Masa
Bir masayı, bir çocuğun en çok isteyebileceği şey her neyse, ondan daha çok istedim; futbol topundan da, o gün beni sinemanın karanlık salonuna sokacak bir biletten de...
İlkokul birinci sınıftan lise birinci sınıfa kadar tam sekiz yıl boyunca bir çalışma masasının özlemiyle yaşadım doğduğum şehirde. İçinde çiğ ampullerin yandığı, odaları beyaz badanalı, dışı griye boyanmış memur lojmanlarında yaşayan arkadaşlarımı bazen apartmanın kapısında bırakıp şehrin kenarında, henüz elektriği olmayan toprak damlı evimize doğru yola çıktığımda, uzunca sayılan yol boyunca en çok, demin bıraktığım arkadaşımın evinde mutlaka bir çalışma masasının olabileceğini düşünerek onun yerinde olmayı hayal ettim.
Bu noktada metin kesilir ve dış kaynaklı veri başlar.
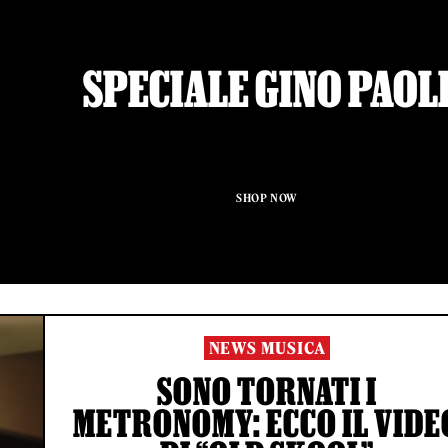
SPECIALE GINO PAOL
SHOP NOW
NEWS MUSICA
SONO TORNATI I
METRONOMY: ECCO IL VIDE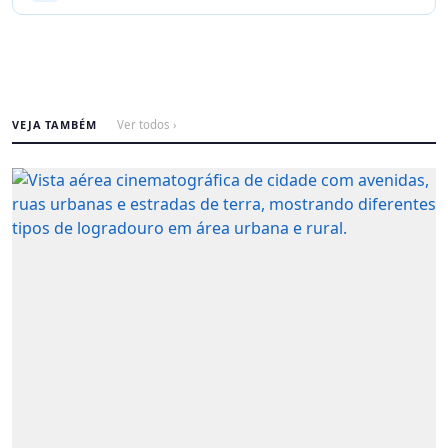
VEJA TAMBÉM
Ver todos ›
O konfor ulaşılması güç bir konfordu çünkü, bana buradan Halep'e kadar uzaktı.
Geceleri ders çalışmak, kitap okumak için yerdeki halıya, kilime yüzüstü uzanarak; duvarda asılı gaz lambasının en çok ışık düşürdüğü noktayı önceden tespit edip orayı kimselere bırakmayarak geçti bütün ilk ve ortaokul yıllarım.